- _What you need to do_
Could you give the number of lines in the entries below that contain the word "tray"? Only the number is wanted.

Start of Data for processing

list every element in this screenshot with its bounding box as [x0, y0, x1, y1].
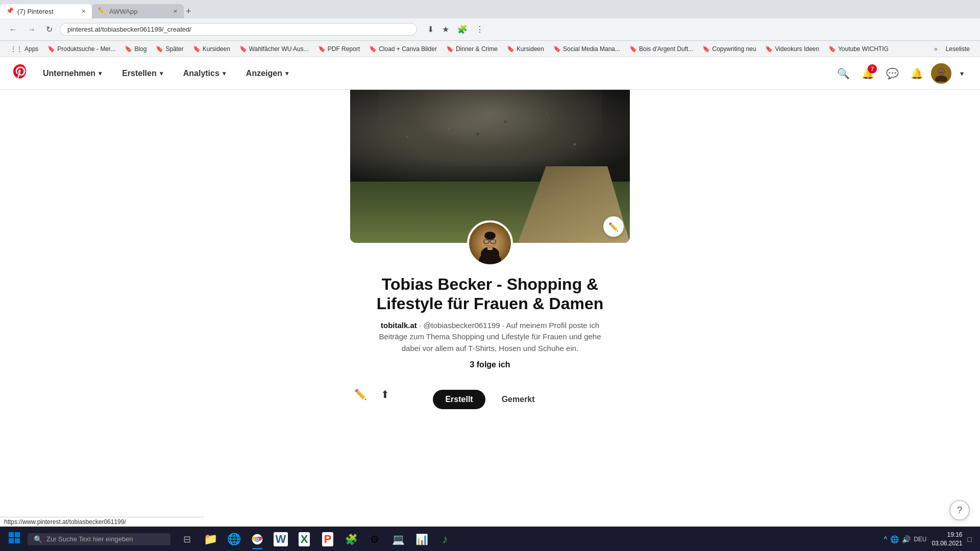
taskbar-clock[interactable]: 19:16 03.06.2021 — [929, 531, 964, 548]
bookmark-produktsuche[interactable]: 🔖 Produktsuche - Mer... — [43, 44, 119, 54]
bookmark-icon-11: 🔖 — [629, 45, 637, 53]
bookmark-kursideen-label: Kursideen — [203, 45, 230, 53]
edit-cover-button[interactable]: ✏️ — [603, 216, 624, 237]
nav-erstellen[interactable]: Erstellen ▾ — [116, 65, 169, 82]
bookmark-blog[interactable]: 🔖 Blog — [120, 44, 151, 54]
taskbar-app-unknown3[interactable]: 💻 — [387, 528, 409, 550]
taskbar-app-unknown1[interactable]: 🧩 — [340, 528, 362, 550]
bookmark-leseliste[interactable]: Leseliste — [942, 44, 974, 54]
bookmark-social[interactable]: 🔖 Social Media Mana... — [549, 44, 624, 54]
bookmark-icon-13: 🔖 — [765, 45, 773, 53]
profile-avatar[interactable] — [467, 220, 513, 266]
tab-awwapp-label: AWWApp — [109, 8, 137, 15]
avatar-button[interactable] — [931, 63, 951, 84]
bookmark-icon-1: 🔖 — [47, 45, 55, 53]
extensions-icon[interactable]: 🧩 — [455, 22, 470, 36]
taskbar-app-unknown2[interactable]: ⚙ — [363, 528, 386, 550]
taskbar-search[interactable]: 🔍 Zur Suche Text hier eingeben — [28, 533, 170, 545]
taskbar-app-excel[interactable]: X — [293, 528, 315, 550]
search-button[interactable]: 🔍 — [833, 63, 853, 84]
back-button[interactable]: ← — [6, 23, 20, 36]
windows-start-button[interactable] — [4, 529, 24, 549]
bookmark-dinner[interactable]: 🔖 Dinner & Crime — [442, 44, 502, 54]
nav-anzeigen[interactable]: Anzeigen ▾ — [240, 65, 295, 82]
edit-profile-icon: ✏️ — [354, 389, 367, 400]
bookmark-kursideen[interactable]: 🔖 Kursideen — [189, 44, 234, 54]
bookmark-blog-label: Blog — [134, 45, 146, 53]
tab-pinterest[interactable]: 📌 (7) Pinterest ✕ — [0, 4, 92, 18]
bookmark-bois[interactable]: 🔖 Bois d'Argent Duft... — [625, 44, 697, 54]
bookmark-leseliste-label: Leseliste — [946, 45, 970, 53]
profile-name: Tobias Becker - Shopping & Lifestyle für… — [350, 274, 630, 314]
tray-icon-notification[interactable]: □ — [968, 535, 972, 543]
taskview-icon: ⊟ — [183, 534, 191, 545]
pinterest-logo[interactable] — [12, 63, 29, 83]
url-bar[interactable]: pinterest.at/tobiasbecker061199/_created… — [60, 23, 417, 36]
profile-following[interactable]: 3 folge ich — [470, 360, 510, 369]
bookmark-produktsuche-label: Produktsuche - Mer... — [57, 45, 115, 53]
download-icon[interactable]: ⬇ — [425, 22, 436, 36]
taskbar-app-chrome[interactable] — [246, 528, 268, 550]
tray-icon-volume[interactable]: 🔊 — [902, 535, 911, 543]
excel-icon: X — [299, 532, 310, 546]
profile-tabs-row: ✏️ ⬆ Erstellt Gemerkt — [350, 380, 630, 409]
tab-pinterest-favicon: 📌 — [6, 7, 14, 15]
share-profile-button[interactable]: ⬆ — [377, 384, 394, 405]
taskbar-app-files[interactable]: 📁 — [199, 528, 222, 550]
forward-button[interactable]: → — [24, 23, 39, 36]
notification-button[interactable]: 🔔 7 — [857, 63, 878, 84]
bookmark-pdf[interactable]: 🔖 PDF Report — [314, 44, 364, 54]
bookmarks-more[interactable]: » — [931, 44, 941, 54]
browser-icon: 🌐 — [227, 533, 241, 546]
bookmark-kursideen2[interactable]: 🔖 Kursideen — [503, 44, 548, 54]
message-button[interactable]: 💬 — [882, 63, 902, 84]
bookmark-cloud[interactable]: 🔖 Cload + Canva Bilder — [365, 44, 441, 54]
account-chevron[interactable]: ▾ — [955, 63, 968, 84]
bookmark-youtube[interactable]: 🔖 Youtube WICHTIG — [824, 44, 893, 54]
alerts-button[interactable]: 🔔 — [906, 63, 927, 84]
bookmark-icon[interactable]: ★ — [440, 22, 451, 36]
tab-gemerkt[interactable]: Gemerkt — [489, 390, 547, 409]
tray-icon-1[interactable]: ^ — [884, 535, 888, 543]
app-icon-4: 📊 — [415, 533, 428, 545]
nav-anzeigen-chevron: ▾ — [285, 70, 288, 77]
profile-website: tobitalk.at — [381, 321, 417, 330]
bookmark-videokurs[interactable]: 🔖 Videokurs Ideen — [761, 44, 823, 54]
bookmark-spaeter-label: Später — [165, 45, 183, 53]
bookmark-apps[interactable]: ⋮⋮ Apps — [6, 44, 42, 54]
help-button[interactable]: ? — [949, 500, 970, 520]
tab-awwapp[interactable]: ✏️ AWWApp ✕ — [92, 4, 184, 18]
taskbar-app-word[interactable]: W — [270, 528, 292, 550]
taskbar-app-powerpoint[interactable]: P — [316, 528, 339, 550]
tab-pinterest-close[interactable]: ✕ — [81, 8, 86, 15]
bookmark-dinner-label: Dinner & Crime — [456, 45, 498, 53]
bookmark-icon-3: 🔖 — [156, 45, 163, 53]
taskbar-apps: ⊟ 📁 🌐 W X P — [176, 528, 456, 550]
tray-icon-network[interactable]: 🌐 — [890, 535, 899, 543]
spotify-icon: ♪ — [443, 533, 448, 546]
taskbar-app-unknown4[interactable]: 📊 — [410, 528, 433, 550]
apps-icon: ⋮⋮ — [10, 45, 22, 53]
taskbar-time: 19:16 — [932, 531, 962, 539]
new-tab-button[interactable]: + — [186, 6, 191, 17]
bookmark-spaeter[interactable]: 🔖 Später — [152, 44, 187, 54]
toolbar-icons: ⬇ ★ 🧩 ⋮ — [425, 22, 486, 36]
tab-awwapp-close[interactable]: ✕ — [173, 8, 178, 15]
nav-analytics[interactable]: Analytics ▾ — [177, 65, 232, 82]
tab-erstellt[interactable]: Erstellt — [433, 390, 485, 409]
refresh-button[interactable]: ↻ — [43, 22, 56, 36]
taskbar-lang[interactable]: DEU — [914, 536, 926, 543]
nav-erstellen-label: Erstellen — [122, 69, 157, 78]
nav-unternehmen[interactable]: Unternehmen ▾ — [37, 65, 108, 82]
edit-profile-button[interactable]: ✏️ — [350, 384, 371, 405]
tab-pinterest-label: (7) Pinterest — [17, 8, 54, 15]
taskbar-app-spotify[interactable]: ♪ — [434, 528, 456, 550]
bookmark-wahlfaec[interactable]: 🔖 Wahlfächer WU Aus... — [235, 44, 313, 54]
bookmarks-bar: ⋮⋮ Apps 🔖 Produktsuche - Mer... 🔖 Blog 🔖… — [0, 41, 980, 57]
settings-icon[interactable]: ⋮ — [474, 22, 486, 36]
nav-anzeigen-label: Anzeigen — [246, 69, 282, 78]
bookmark-copy[interactable]: 🔖 Copywriting neu — [698, 44, 760, 54]
taskbar-app-taskview[interactable]: ⊟ — [176, 528, 198, 550]
taskbar-app-browser[interactable]: 🌐 — [223, 528, 245, 550]
app-icon-1: 🧩 — [345, 533, 358, 545]
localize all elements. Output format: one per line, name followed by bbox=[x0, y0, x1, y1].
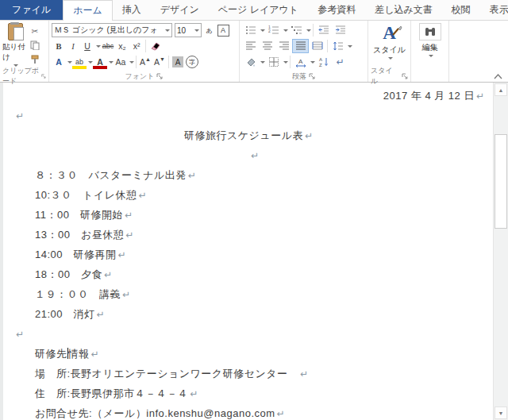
shading-button[interactable] bbox=[242, 55, 259, 69]
doc-line-15[interactable]: 場 所:長野オリエンテーションワーク研修センター ↵ bbox=[3, 364, 494, 383]
numbering-dropdown-arrow[interactable] bbox=[283, 29, 288, 34]
clipboard-dialog-launcher-icon[interactable] bbox=[41, 73, 46, 79]
doc-line-9[interactable]: 14:00 研修再開↵ bbox=[3, 245, 494, 264]
styles-button[interactable]: A スタイル bbox=[373, 24, 406, 60]
character-border-button[interactable]: A bbox=[216, 24, 230, 37]
character-shading-button[interactable]: A bbox=[171, 56, 185, 69]
multilevel-list-dropdown-arrow[interactable] bbox=[306, 29, 311, 34]
tab-file[interactable]: ファイル bbox=[0, 0, 63, 20]
subscript-button[interactable]: x₂ bbox=[115, 40, 129, 53]
borders-dropdown-arrow[interactable] bbox=[283, 61, 288, 66]
grow-font-button[interactable]: A▲ bbox=[138, 56, 152, 69]
tab-home[interactable]: ホーム bbox=[63, 0, 113, 21]
font-color-dropdown-arrow[interactable] bbox=[109, 61, 114, 66]
tab-mailings[interactable]: 差し込み文書 bbox=[365, 0, 442, 20]
copy-button[interactable] bbox=[28, 38, 42, 52]
change-case-button[interactable]: Aa bbox=[114, 56, 128, 69]
editing-button[interactable]: 編集 bbox=[419, 22, 441, 58]
strikethrough-button[interactable]: abc bbox=[101, 40, 115, 53]
highlight-color-button[interactable]: ab bbox=[72, 56, 87, 69]
italic-button[interactable]: I bbox=[66, 40, 80, 53]
paragraph-mark: ↵ bbox=[476, 91, 484, 102]
format-painter-button[interactable] bbox=[28, 52, 42, 66]
paragraph-mark: ↵ bbox=[305, 130, 313, 141]
numbering-icon: 12 bbox=[268, 25, 279, 36]
clear-formatting-button[interactable] bbox=[148, 40, 162, 53]
doc-line-8[interactable]: 13：00 お昼休憩↵ bbox=[3, 225, 494, 245]
styles-dialog-launcher-icon[interactable] bbox=[402, 73, 408, 79]
text-effects-dropdown-arrow[interactable] bbox=[67, 61, 72, 66]
font-name-combobox[interactable]: ＭＳ ゴシック (見出しのフォ bbox=[52, 23, 172, 37]
show-editing-marks-button[interactable]: ↵ bbox=[332, 55, 348, 69]
doc-line-7[interactable]: 11：00 研修開始↵ bbox=[3, 205, 494, 225]
styles-dropdown-arrow[interactable] bbox=[388, 57, 393, 62]
scroll-down-button[interactable]: ▼ bbox=[495, 407, 507, 419]
font-color-button[interactable]: A bbox=[93, 56, 107, 69]
enclose-characters-button[interactable]: 字 bbox=[185, 56, 199, 69]
justify-button[interactable] bbox=[292, 39, 309, 53]
highlight-dropdown-arrow[interactable] bbox=[88, 61, 93, 66]
paragraph-mark: ↵ bbox=[251, 150, 259, 161]
doc-line-4[interactable]: ↵ bbox=[3, 145, 494, 165]
tab-page-layout[interactable]: ページ レイアウト bbox=[209, 0, 308, 20]
font-size-dropdown-arrow[interactable] bbox=[194, 29, 199, 34]
align-right-button[interactable] bbox=[275, 39, 292, 53]
bold-button[interactable]: B bbox=[52, 40, 66, 53]
borders-button[interactable] bbox=[265, 55, 282, 69]
font-dialog-launcher-icon[interactable] bbox=[156, 73, 163, 79]
doc-line-16[interactable]: 住 所:長野県伊那市４－４－４↵ bbox=[3, 383, 494, 403]
align-left-button[interactable] bbox=[242, 39, 259, 53]
doc-line-17[interactable]: お問合せ先:（メール）info.kenshu@nagano.com↵ bbox=[3, 403, 494, 420]
doc-line-14[interactable]: 研修先情報↵ bbox=[3, 344, 494, 364]
grow-font-arrow-icon: ▲ bbox=[145, 56, 151, 62]
doc-line-6[interactable]: 10:３０ トイレ休憩↵ bbox=[3, 185, 494, 205]
multilevel-list-button[interactable] bbox=[288, 23, 305, 37]
doc-line-2[interactable]: ↵ bbox=[3, 106, 494, 125]
tab-references[interactable]: 参考資料 bbox=[308, 0, 365, 20]
doc-line-1[interactable]: 2017 年 4 月 12 日↵ bbox=[3, 86, 494, 106]
scroll-up-button[interactable]: ▲ bbox=[495, 83, 507, 96]
tab-design[interactable]: デザイン bbox=[151, 0, 209, 20]
bullets-button[interactable] bbox=[242, 23, 259, 37]
character-scaling-button[interactable]: A bbox=[292, 55, 309, 69]
line-spacing-dropdown-arrow[interactable] bbox=[348, 45, 352, 50]
tab-view[interactable]: 表示 bbox=[480, 0, 508, 20]
numbering-button[interactable]: 12 bbox=[265, 23, 282, 37]
editing-dropdown-arrow[interactable] bbox=[429, 55, 433, 60]
bullets-dropdown-arrow[interactable] bbox=[260, 29, 265, 34]
vertical-scrollbar[interactable]: ▲ ▼ bbox=[493, 83, 508, 420]
shading-dropdown-arrow[interactable] bbox=[260, 61, 265, 66]
ruby-button[interactable]: ぁ bbox=[202, 24, 216, 37]
paste-dropdown-arrow[interactable] bbox=[13, 64, 18, 69]
superscript-button[interactable]: x² bbox=[129, 40, 144, 53]
paste-button[interactable]: 貼り付け bbox=[2, 22, 28, 71]
line-spacing-button[interactable] bbox=[329, 39, 346, 53]
change-case-dropdown-arrow[interactable] bbox=[129, 61, 134, 66]
doc-line-11[interactable]: １９：００ 講義↵ bbox=[3, 284, 494, 304]
tab-insert[interactable]: 挿入 bbox=[113, 0, 151, 20]
doc-line-10[interactable]: 18：00 夕食↵ bbox=[3, 264, 494, 284]
collapse-ribbon-button[interactable] bbox=[494, 74, 502, 79]
scrollbar-thumb[interactable] bbox=[495, 134, 507, 229]
doc-line-5[interactable]: ８：３０ バスターミナル出発↵ bbox=[3, 165, 494, 185]
increase-indent-button[interactable] bbox=[332, 23, 348, 37]
page[interactable]: 2017 年 4 月 12 日↵↵研修旅行スケジュール表↵↵８：３０ バスターミ… bbox=[3, 83, 494, 420]
shrink-font-button[interactable]: A▼ bbox=[152, 56, 167, 69]
doc-line-13[interactable]: ↵ bbox=[3, 324, 494, 344]
text-effects-button[interactable]: A bbox=[52, 56, 66, 69]
doc-line-12[interactable]: 21:00 消灯↵ bbox=[3, 304, 494, 324]
underline-dropdown-arrow[interactable] bbox=[96, 45, 101, 50]
sort-button[interactable]: AZ bbox=[315, 55, 332, 69]
underline-button[interactable]: U bbox=[80, 40, 94, 53]
paragraph-dialog-launcher-icon[interactable] bbox=[309, 73, 315, 79]
paragraph-mark: ↵ bbox=[188, 170, 196, 181]
tab-review[interactable]: 校閲 bbox=[442, 0, 480, 20]
character-scaling-dropdown-arrow[interactable] bbox=[310, 61, 315, 66]
font-name-dropdown-arrow[interactable] bbox=[165, 29, 170, 34]
decrease-indent-button[interactable] bbox=[315, 23, 332, 37]
distribute-button[interactable] bbox=[309, 39, 325, 53]
doc-line-3[interactable]: 研修旅行スケジュール表↵ bbox=[3, 125, 494, 145]
cut-button[interactable]: ✂ bbox=[28, 24, 42, 37]
align-center-button[interactable] bbox=[259, 39, 275, 53]
font-size-combobox[interactable]: 10 bbox=[175, 23, 202, 37]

End of Data for processing

- _Your response_
4